State seal - Maine Secretary of State

HomeRulemaking → I Am Looking For Information About Rulemaking

I Am Looking for Information About Rulemaking

What is a rule?

The statutory definition (5 MRS sec. 8002 sub-sec. 9) is important because it triggers the application of the rulemaking procedures as described below. There are two parts to the definition of "rule." The first describes a "rule" in broadly inclusive terms:

"...the whole or any part of every regulation, standard, code, statement of policy, or other agency statement of general applicability, including the amendment, suspension or repeal of any prior rule, that is or is intended to be judicially enforceable and implements, interprets or makes specific the law administered by the agency, or describes the procedures or practices of the agency."

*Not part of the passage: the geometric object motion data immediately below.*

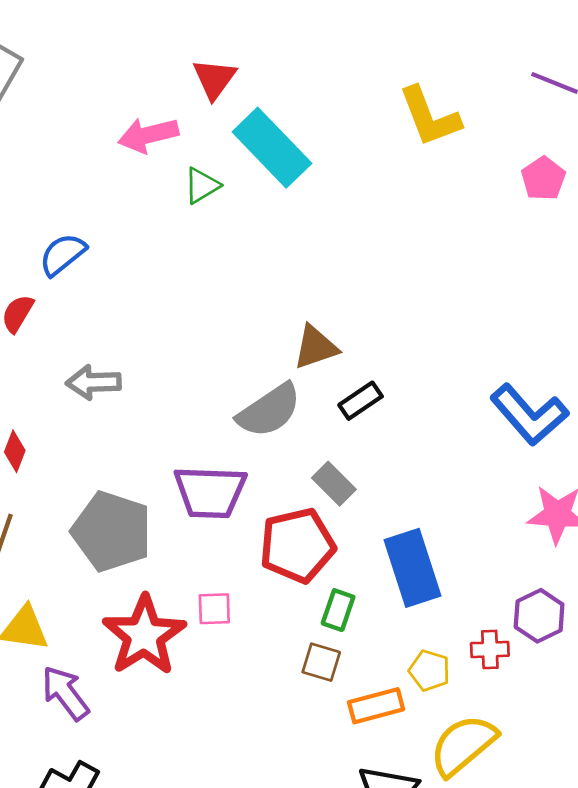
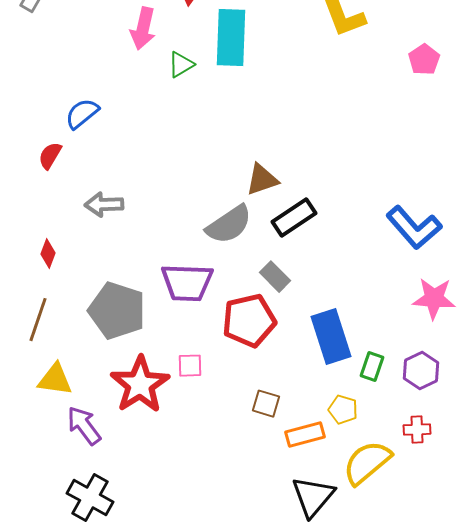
pink arrow: (148, 135) -> (143, 29), turned -63
cyan rectangle: (272, 148) -> (231, 38), turned 46
black rectangle: (361, 401) -> (294, 218), size x1.4
green rectangle: (338, 610) -> (372, 367), moved
red cross: (490, 649) -> (417, 430), moved

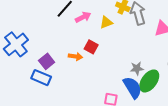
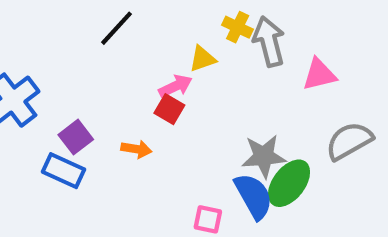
pink arrow: (83, 17) -> (175, 86), moved
orange arrow: (75, 56) -> (136, 149), moved
gray star: (137, 68) -> (264, 156), size x1.5

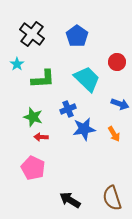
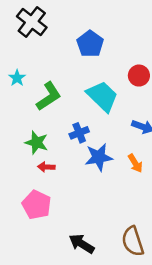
black cross: (32, 34) -> (32, 22), moved
green L-shape: (43, 79) -> (49, 96), turned -30

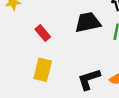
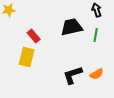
yellow rectangle: (43, 70) -> (27, 57), moved

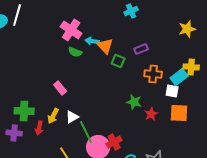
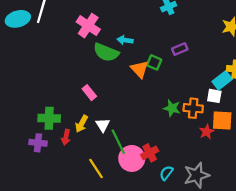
pink cross: (71, 30) -> (88, 26), moved
orange triangle: (105, 46) -> (140, 69), moved
green semicircle: (75, 52) -> (106, 52), size x1.6
orange cross: (153, 74) -> (193, 108), moved
red star: (151, 114) -> (207, 132), moved
white triangle: (72, 117) -> (103, 125), turned -32

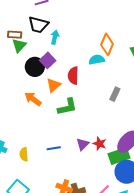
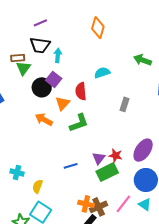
orange diamond: (107, 44) -> (98, 28), moved
yellow semicircle: (24, 154) -> (37, 186), moved, turned 32
green rectangle: (119, 156) -> (107, 172), moved

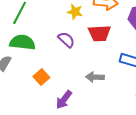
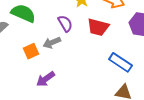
gray arrow: (95, 77) -> (52, 43), moved, turned -42

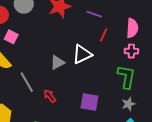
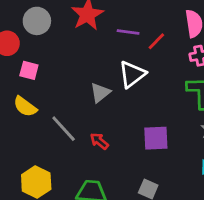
purple line: (94, 14) -> (128, 32), moved
red line: (104, 35) -> (156, 41), turned 32

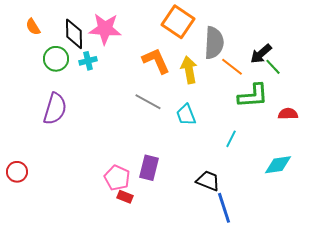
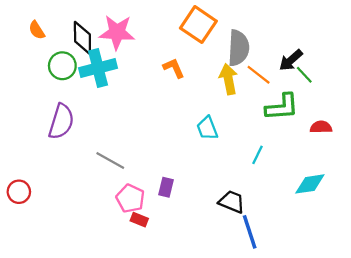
cyan cross: (88, 61) -> (98, 68), size x1.8
orange L-shape: (156, 61) -> (174, 68), size x0.7
yellow arrow: (189, 70) -> (228, 79), moved
gray line: (148, 102) -> (110, 161), moved
purple rectangle: (149, 168) -> (166, 187), size x0.7

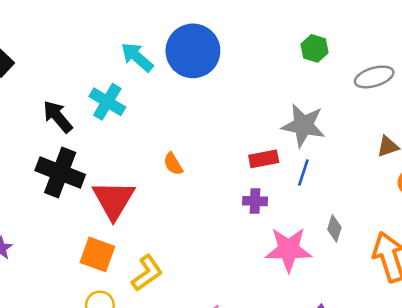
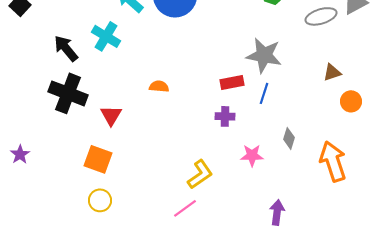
orange semicircle: (173, 164) -> (159, 86), turned 126
red triangle: (114, 200) -> (111, 115), size x0.6
pink star: (289, 249) -> (252, 155), size x0.6
yellow L-shape: (147, 273) -> (200, 174), moved

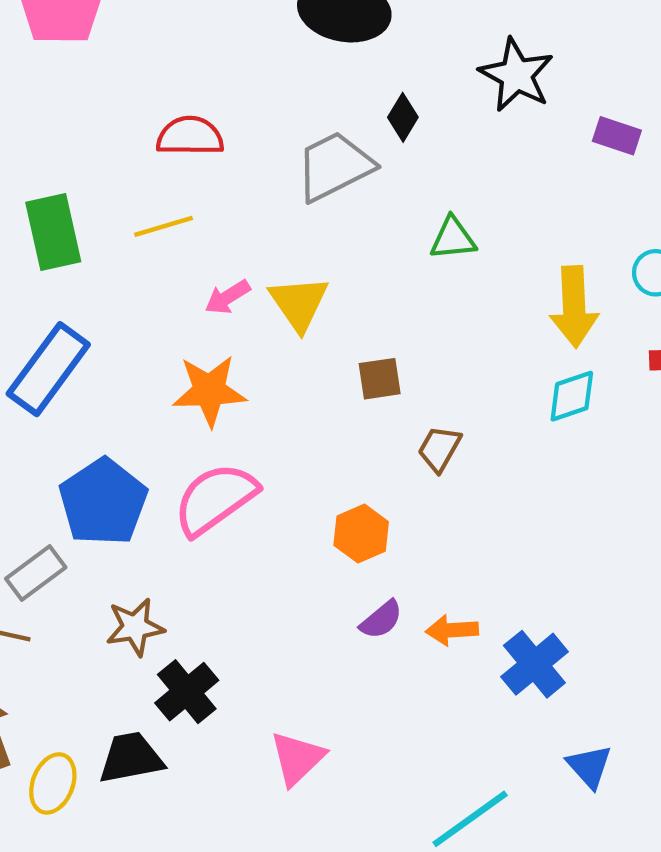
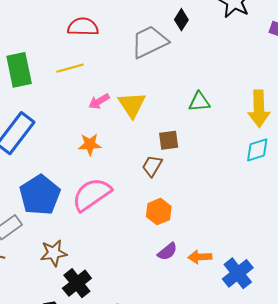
green triangle: (453, 238) -> (199, 102), moved
orange star: (209, 391) -> (90, 144), size x0.7
brown trapezoid: (439, 449) -> (152, 166), moved

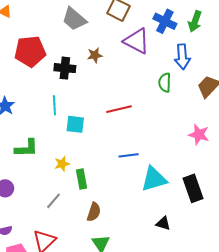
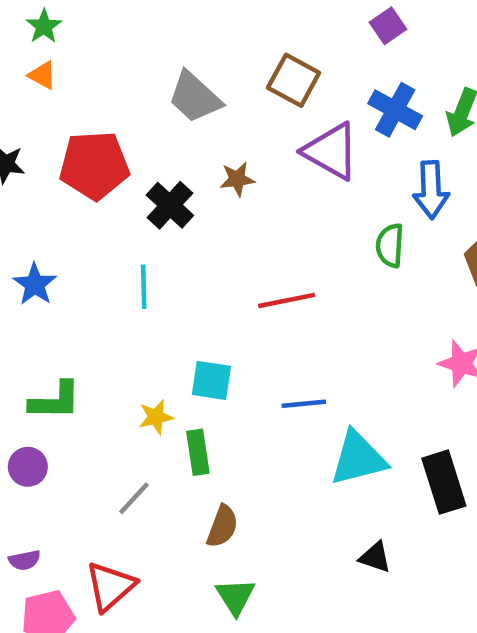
black cross: (65, 68) -> (170, 205), turned 35
cyan square: (75, 124) -> (211, 380), moved
green L-shape: (26, 148) -> (55, 401), moved

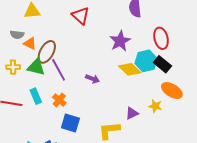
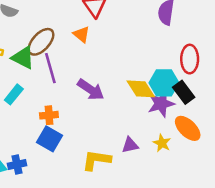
purple star: (120, 41) -> (161, 104), moved
orange triangle: (30, 43) -> (81, 34), moved
purple arrow: (92, 79) -> (91, 90), size x1.5
cyan rectangle: (36, 96) -> (14, 94), turned 49
orange cross: (59, 100) -> (49, 115), moved, turned 32

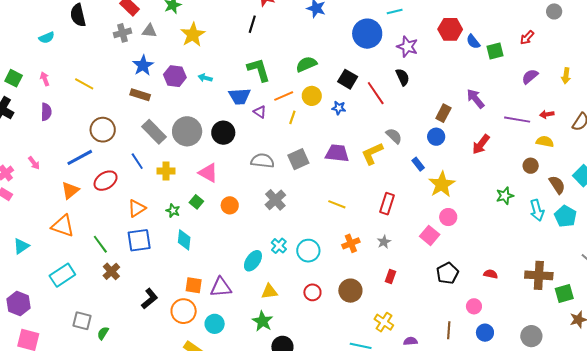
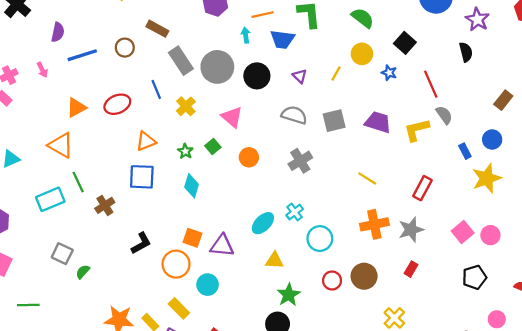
green semicircle: (306, 64) -> (363, 18), turned 50
cyan arrow: (205, 78) -> (246, 35), moved, turned 56
red line: (376, 93) -> (431, 84), moved
brown rectangle: (140, 95) -> (157, 29), moved
orange line: (284, 96) -> (263, 15), moved
purple semicircle: (46, 112) -> (58, 32), moved
purple triangle: (260, 112) -> (300, 76), moved
brown circle: (103, 130) -> (125, 48), size x0.7
blue circle: (436, 137) -> (492, 139), moved
blue line: (80, 157) -> (82, 55), moved
yellow cross: (166, 171) -> (186, 106), turned 36
pink circle: (448, 217) -> (490, 235), moved
gray star: (384, 242) -> (411, 230), size x1.6
orange cross: (351, 243) -> (374, 224), size x1.4
green line: (100, 244) -> (78, 182), moved
cyan circle: (308, 251) -> (320, 239), moved
red circle: (312, 292) -> (332, 280), moved
green star: (263, 321) -> (289, 295), moved

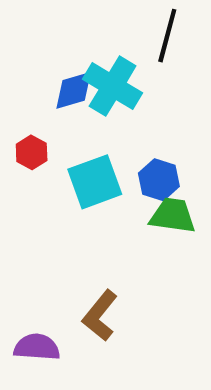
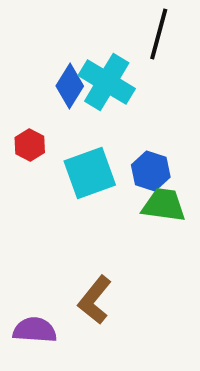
blue diamond: (74, 90) -> (70, 86), turned -42

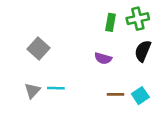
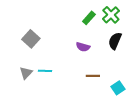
green cross: (138, 19) -> (111, 15), turned -30
green rectangle: (111, 22) -> (89, 18), turned 32
cyan square: (140, 96) -> (118, 88), moved

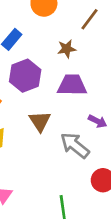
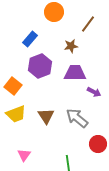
brown triangle: (40, 121) -> (46, 116), moved
purple arrow: (98, 121) -> (94, 92), moved

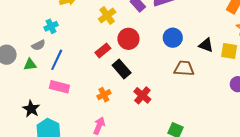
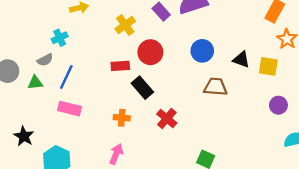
red rectangle: (103, 50) -> (120, 66), turned 35
orange cross: (104, 95) -> (122, 118), turned 32
black star: (31, 109) -> (24, 136), moved

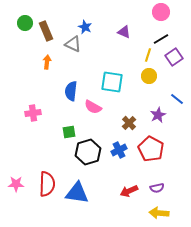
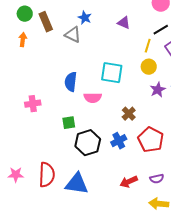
orange arrow: (47, 62) -> (23, 40), moved
pink semicircle: (93, 107) -> (93, 98), turned -30
purple star: (158, 115) -> (158, 90), moved

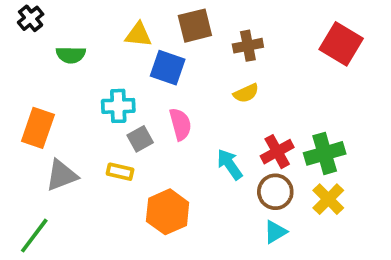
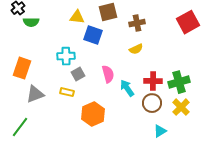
red square: (341, 44) -> (188, 22), turned 30
green semicircle: (71, 55) -> (31, 22), moved
pink semicircle: (180, 124) -> (108, 74), moved
red cross: (277, 152) -> (153, 81), turned 30
cyan triangle: (275, 232) -> (160, 131), moved

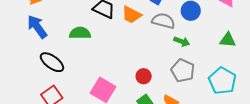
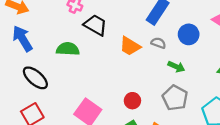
orange trapezoid: (132, 15) -> (130, 46), moved
gray semicircle: (163, 21) -> (158, 43), size x0.6

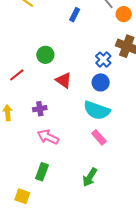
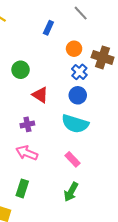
orange circle: (124, 14) -> (74, 49), moved
purple cross: (40, 109) -> (27, 124), moved
pink rectangle: (99, 137) -> (73, 159), moved

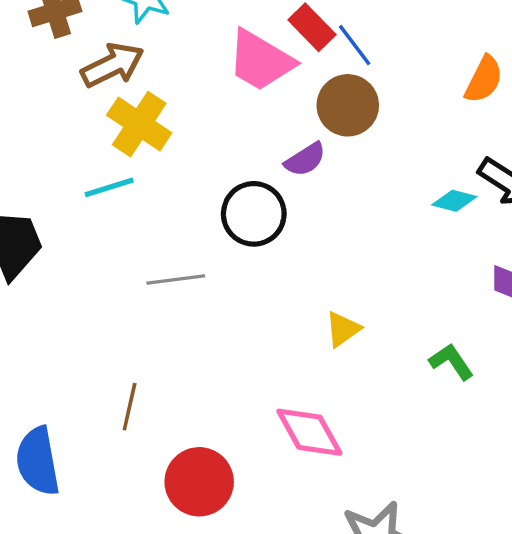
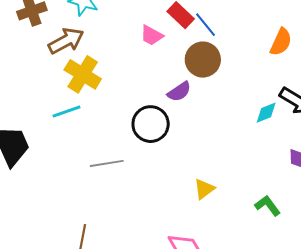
pink trapezoid: (261, 61) -> (152, 35), size x0.6
cyan diamond: (454, 201) -> (266, 113), turned -35

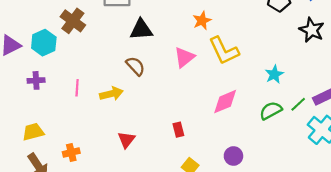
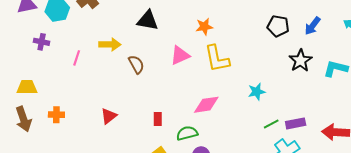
brown semicircle: (135, 66) -> (136, 64), moved
yellow arrow: (111, 94) -> (110, 44), moved
green semicircle: (271, 111) -> (187, 133), moved

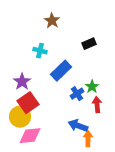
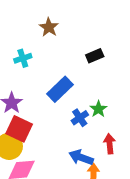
cyan cross: (40, 51) -> (23, 58), moved, turned -32
red square: (28, 103) -> (19, 129), turned -30
red arrow: (97, 105) -> (110, 144), moved

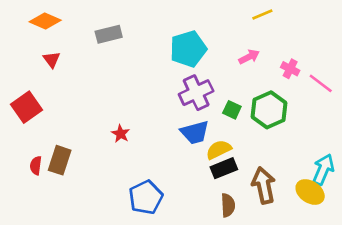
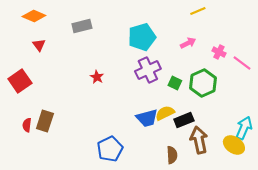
blue trapezoid: (195, 132) -> (147, 118), moved
red star: (121, 134) -> (97, 77), moved
black rectangle: (224, 168) -> (184, 120), moved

What an agency calls its pronouncements is not significant. It is the impact, not the terminology, which determines the existence of a rule. If the statement:

  1. applies generally to persons outside the agency;
  2. is intended to have the same legal force as a statute, so that compliance could be compelled; and
  3. implements the law administered by the agency or describes its procedures,

then it is a rule. Since amendment, suspension or repeal of a rule may have as important an effect as the adoption of a new rule, these actions are also "rules" in the sense that the full provisions of the A.P.A. law apply.

The second part of the statutory definition is a series of exclusions designed to clarify the broader concept. The term "rule" does not include:

  1. Policies or memoranda concerning only the internal management of an agency and not judicially enforceable;
  2. Advisory rulings issued under sub-chapter III of the A.P.A. law;
  3. Decisions issued in adjudicatory proceedings; or
  4. Any form, instruction or explanatory statement of policy which is not judicially enforceable, intended solely as advice to persons in determining, exercising or complying with their rights, duties, or privileges.

Consult a staff attorney or the Office of the Attorney General in cases where the status of agency statements is uncertain.